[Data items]
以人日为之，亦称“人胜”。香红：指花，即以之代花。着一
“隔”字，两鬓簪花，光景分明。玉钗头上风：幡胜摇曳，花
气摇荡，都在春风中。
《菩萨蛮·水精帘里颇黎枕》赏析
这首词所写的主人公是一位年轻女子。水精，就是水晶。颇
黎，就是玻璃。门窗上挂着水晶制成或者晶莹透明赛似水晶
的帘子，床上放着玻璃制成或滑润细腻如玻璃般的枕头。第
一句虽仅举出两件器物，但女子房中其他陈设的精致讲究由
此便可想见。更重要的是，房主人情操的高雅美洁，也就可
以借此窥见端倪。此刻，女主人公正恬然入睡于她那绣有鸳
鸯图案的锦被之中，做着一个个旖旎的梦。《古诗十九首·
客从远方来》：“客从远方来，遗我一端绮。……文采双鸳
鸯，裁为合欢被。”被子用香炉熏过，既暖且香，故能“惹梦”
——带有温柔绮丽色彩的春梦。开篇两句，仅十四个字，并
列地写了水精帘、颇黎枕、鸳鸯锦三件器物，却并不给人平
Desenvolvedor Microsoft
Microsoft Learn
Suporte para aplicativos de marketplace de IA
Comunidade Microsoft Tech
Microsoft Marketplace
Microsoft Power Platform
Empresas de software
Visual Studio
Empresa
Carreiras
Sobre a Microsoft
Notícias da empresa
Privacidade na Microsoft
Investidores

---

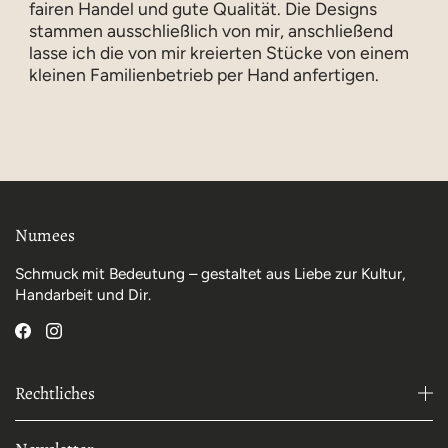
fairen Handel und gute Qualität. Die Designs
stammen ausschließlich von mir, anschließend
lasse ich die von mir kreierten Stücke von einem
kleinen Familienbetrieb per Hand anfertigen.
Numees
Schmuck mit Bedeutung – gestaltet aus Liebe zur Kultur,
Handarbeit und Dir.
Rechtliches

* * *

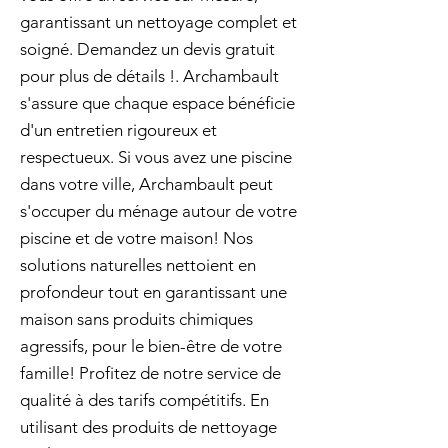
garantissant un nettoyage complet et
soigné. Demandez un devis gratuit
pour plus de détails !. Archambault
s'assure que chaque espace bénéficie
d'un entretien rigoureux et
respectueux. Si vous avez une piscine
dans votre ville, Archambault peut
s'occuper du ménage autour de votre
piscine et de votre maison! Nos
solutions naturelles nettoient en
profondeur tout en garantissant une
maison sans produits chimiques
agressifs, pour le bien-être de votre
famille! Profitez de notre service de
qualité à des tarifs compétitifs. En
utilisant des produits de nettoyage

### INSTRUCTIONS TO FOLLOW
Above are the entries. Output exactly the lines beginning with the line that has "famille! Profitez de notre service de" and ending with the line that has "utilisant des produits de nettoyage".

### RESPONSE AREA
famille! Profitez de notre service de
qualité à des tarifs compétitifs. En
utilisant des produits de nettoyage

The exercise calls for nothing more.